I’d argue that the more experience you get the more you write code for other people which involves adding lots of tooling, tests, etc. Even if the code works the first time, a more senior dev will make sure others have a “pit of success” they can fall into. This involves a lot more than just some “unit tests as an afterthought to keep the coverage up.”
Keeping the code simple, finding the right abstractions, untangling coupling, gets the most bang for the buck. See the “beyond pep8” talk for a enlightened perspective.
That said, lightweight testing and tools like pyflakes to prevent egregious errors helps an experienced dev write very productively. Typing helps the most with large, venerable projects with numerous devs of differing experience levels.
It immediately tells me that they've never worked on large software projects, and if they have they haven't worked on ones that lasted more than a few months.

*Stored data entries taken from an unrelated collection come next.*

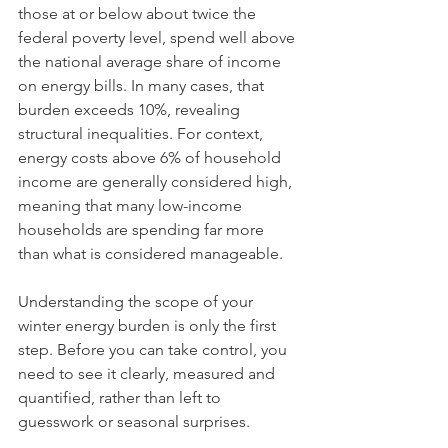
those at or below about twice the 
federal poverty level, spend well above 
the national average share of income 
on energy bills. In many cases, that 
burden exceeds 10%, revealing 
structural inequalities. For context, 
energy costs above 6% of household 
income are generally considered high, 
meaning that many low-income 
households are spending far more 
than what is considered manageable.
Understanding the scope of your 
winter energy burden is only the first 
step. Before you can take control, you 
need to see it clearly, measured and 
quantified, rather than left to 
guesswork or seasonal surprises.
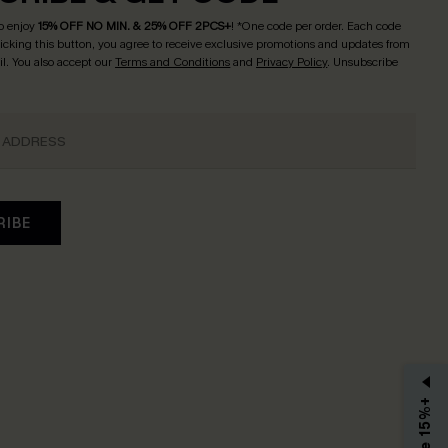
o enjoy
15% OFF NO MIN. & 25% OFF 2PCS+
! *One code per order. Each code
licking this button, you agree to receive exclusive promotions and updates from
l. You also accept our
Terms and Conditions
and
Privacy Policy
. Unsubscribe
RIBE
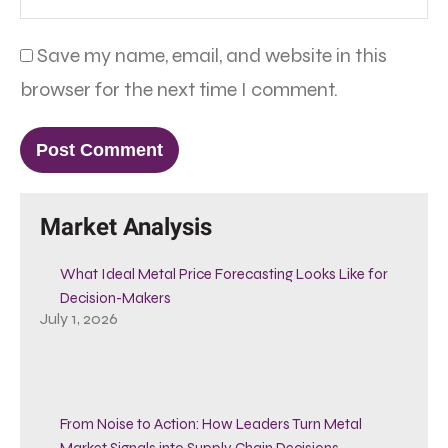
Save my name, email, and website in this
browser for the next time I comment.
Market Analysis
What Ideal Metal Price Forecasting Looks Like for
Decision-Makers
July 1, 2026
From Noise to Action: How Leaders Turn Metal
Market Signals into Supply Chain Decisions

I apologize to folks reading this for my rather aggressive tone but I've been writing software for a long time in numerous languages, and people with the unit tests as an afterthought attitude are typically rather arrogant in fool hardy.
The most recent incarnation I've encountered is the hotshot data scientist who did okay in a few Kaggle competitions using Jupyter notebooks, and thinks they can just write software the way they did for the competitions with no test of any kind.
I had one of these on my team recently and naturally I had to do 95% of the work to turn anything he produced into a remotely decent product. I couldn't even get the guy to use nbdev, which would have allowed him to use Jupyter to write tested, documented, maintainable code.
I disagree. I've started using types from the ground up and it helps almost equally at every stage of the game. Also I aggressively rely on autocomplete for methods. It's faster this way than usual "dynamic" or "pythonic" python.
Part of it might be exactly because writing my datatypes first helps me think about the right abstractions.
The big win with python is maybe 2-10% of functions, I just want to punt and use a dict. But I have shifted >80% of what used to be dicts to Models/dataclasses and it's so much faster to write and easier to debug.
On certain backend code where I am able to do unit tests, they do catch the occasional edge case logic error but not at a rate that makes me concerned about only checking them in some time after the original code, which I'll have already tested myself in real use as I went along.
Also, what makes you think I’m not aware of datatypes? Currently working eight hours a day on Django models.
In short, there are choices besides, “I alone have to do all the hard work.”
I was more experienced with predictive algorithms and deep learning than any of the data scientists at the company but because they were brought in from an acquisition of a company that had an undeserved reputation due to a loose affiliation with MIT, they were treated like magicians while the rest of us were treated like blacksmiths.
I had the choice and I made the choice to leave. And of course I raised hell with the bosses about them not writing remotely production quality code that required extensive refactoring.
And yes I was paid to do the work but the work occupied time that I could have spent working on the other projects I had that were more commercially successful but less sexy to Silicon Valley VCs who look at valuations based on other companies' newest hottest product.
I don't deny it. Join the cult of Static Python. We have cookies! And lower stress levels!
I usually wrap that spiel with my caveat "this depends greatly on your neurotype, style, environment, and other things." I have ADHD and my brain struggles with keeping bits of state in memory, so having to remember the type of every variable without my IDE tracking it for me is a huge performance drain.
However, I would contend even if your neurotype supported that mental workflow... it isn't actually better. Humans on average can handle 7 +/- 2 "pieces" of information in focus. Why spend any of your precious half-dozen pieces of salient consciousness on something a machine is really good at doing?
Opinion: This is actually a symptom of what is (imho) a pervasive problem lodged deep in the collective consciousness of software dev: OOP with fine-grained objects. I blame (early) Java in large part for exacerbating this mentality. Encapsulation of state with mutator methods in particular. It sprays state all over the application, encourages mutation in place over immutability, coupling, validating-not-parsing, and makes it nigh-well impossible to write good tests.
It's really hard to write objects that enforce all invariants under every mutation. And when you have state strewn everywhere, it's impossible to test every nook and cranny. The combinatorial space explodes.
Objects are helpful for encapsulating state when they are course-grained, mutations are atomic, coupling occurs in one place, state changes are auditable, and the entire state can be replayed/set at once, to enable mock tests and subsystem integration tests. AKA, things like databases, reactors, and persistent data structures.
Also since the tools are immature and bolted on afterward in Python, I think it's even a bit worse than it would be in something decent like C#.